There have been a few things regarding grave yards in the news, and I was just getting ready to write a post about how much it freaked me out.
I'll wait til tomorrow so I'm not a copy cat. :)
I am sorry you are hurting so much Jen, you know if u ever need to talk about anything call me no matter what time....I Love You.
A few years ago, there was a funeral home not far from here who basically did the same thing. I just can't imagine.
I haven't looked at Jenna's ashes, either. For one thing, I can't get her urn open. For another, I'm not sure how well I would handle it.

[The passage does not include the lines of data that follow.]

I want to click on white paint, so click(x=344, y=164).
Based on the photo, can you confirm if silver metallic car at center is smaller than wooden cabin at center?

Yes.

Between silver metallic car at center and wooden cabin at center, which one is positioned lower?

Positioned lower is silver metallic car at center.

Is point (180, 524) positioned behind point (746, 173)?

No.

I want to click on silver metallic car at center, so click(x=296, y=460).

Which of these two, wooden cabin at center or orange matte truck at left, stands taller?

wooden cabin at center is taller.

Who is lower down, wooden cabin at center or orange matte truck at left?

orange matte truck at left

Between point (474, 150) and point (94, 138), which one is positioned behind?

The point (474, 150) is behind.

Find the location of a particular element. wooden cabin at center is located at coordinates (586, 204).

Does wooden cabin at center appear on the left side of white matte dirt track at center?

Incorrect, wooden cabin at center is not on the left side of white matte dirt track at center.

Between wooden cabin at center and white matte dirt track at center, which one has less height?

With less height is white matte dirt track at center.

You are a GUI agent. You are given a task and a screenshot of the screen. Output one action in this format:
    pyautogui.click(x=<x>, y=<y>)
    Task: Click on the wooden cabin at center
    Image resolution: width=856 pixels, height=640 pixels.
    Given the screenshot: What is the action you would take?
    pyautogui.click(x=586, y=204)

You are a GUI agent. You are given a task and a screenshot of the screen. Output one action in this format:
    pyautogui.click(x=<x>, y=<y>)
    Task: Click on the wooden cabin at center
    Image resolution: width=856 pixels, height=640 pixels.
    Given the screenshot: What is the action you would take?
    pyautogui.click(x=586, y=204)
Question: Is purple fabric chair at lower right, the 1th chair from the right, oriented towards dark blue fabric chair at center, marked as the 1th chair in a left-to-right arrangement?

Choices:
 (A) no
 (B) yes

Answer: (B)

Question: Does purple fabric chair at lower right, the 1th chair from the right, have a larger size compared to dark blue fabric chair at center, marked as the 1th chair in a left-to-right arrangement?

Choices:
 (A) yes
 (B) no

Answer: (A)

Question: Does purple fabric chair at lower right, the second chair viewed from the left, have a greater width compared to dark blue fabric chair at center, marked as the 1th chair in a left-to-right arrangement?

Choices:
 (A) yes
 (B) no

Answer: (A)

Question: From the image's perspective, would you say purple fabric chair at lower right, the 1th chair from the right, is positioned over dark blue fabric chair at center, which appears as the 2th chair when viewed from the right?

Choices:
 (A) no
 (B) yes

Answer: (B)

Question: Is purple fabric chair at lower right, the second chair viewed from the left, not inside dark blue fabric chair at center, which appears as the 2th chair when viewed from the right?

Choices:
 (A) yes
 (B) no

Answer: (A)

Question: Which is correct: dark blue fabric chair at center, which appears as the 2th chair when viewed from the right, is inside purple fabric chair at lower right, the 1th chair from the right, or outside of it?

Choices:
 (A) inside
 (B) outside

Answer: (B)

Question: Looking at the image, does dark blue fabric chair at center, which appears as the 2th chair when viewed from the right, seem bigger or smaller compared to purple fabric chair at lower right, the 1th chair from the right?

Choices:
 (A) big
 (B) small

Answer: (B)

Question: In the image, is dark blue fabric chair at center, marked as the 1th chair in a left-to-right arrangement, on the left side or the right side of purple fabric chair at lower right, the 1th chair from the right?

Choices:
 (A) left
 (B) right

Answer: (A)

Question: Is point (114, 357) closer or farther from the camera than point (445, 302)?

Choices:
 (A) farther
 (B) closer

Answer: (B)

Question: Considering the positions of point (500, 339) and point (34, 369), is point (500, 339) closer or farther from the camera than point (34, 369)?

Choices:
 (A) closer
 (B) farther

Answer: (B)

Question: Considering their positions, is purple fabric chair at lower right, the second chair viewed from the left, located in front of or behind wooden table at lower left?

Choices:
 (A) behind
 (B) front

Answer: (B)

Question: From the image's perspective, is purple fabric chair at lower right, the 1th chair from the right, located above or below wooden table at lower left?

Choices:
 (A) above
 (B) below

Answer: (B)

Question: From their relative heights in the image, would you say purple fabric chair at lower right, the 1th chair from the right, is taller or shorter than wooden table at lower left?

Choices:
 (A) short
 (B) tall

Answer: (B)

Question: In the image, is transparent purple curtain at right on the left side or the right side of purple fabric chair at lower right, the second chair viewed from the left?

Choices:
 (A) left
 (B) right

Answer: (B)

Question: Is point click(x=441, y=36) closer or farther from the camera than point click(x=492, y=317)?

I also had tears at your story of your Dh taking her body to the cremation place. Big hugs to both of you.
Bless your sweet husband.
I was surprised at how little ashes there were. Ella's ashes are in a tiny pewter heart. I like the idea of spreading them somewhere special, but I also can't bear to be without them. So for now, the heart sits on my nightstand next to my side of the bed.
Thinking of you, your DH, and Lily tonight!
That is so sad. I'm so sorry for the person who had to find that out. It must have been something else to see those tiny ashes. Your husband sounds amazingly strong. Hugs.
I am so sorry Jen, I can only imagine how you felt - all the pain and memories... And that poor girl, what a shock it must have been to find her dad being there all along. Lots of love and hugs.
Just crying with you. It's hard to look at that tiny little drift of all that's left. Sometimes I shake Leila's memory box and listen to the tinkling of the ashes and imagine that's the music of her voice.
As much as their little lives impact you, it's heartbreaking to see the small amount of what we have left...
Loving you, sweetie. Would do anything to take away some of your pain! (but, because I can't, I'll just pray).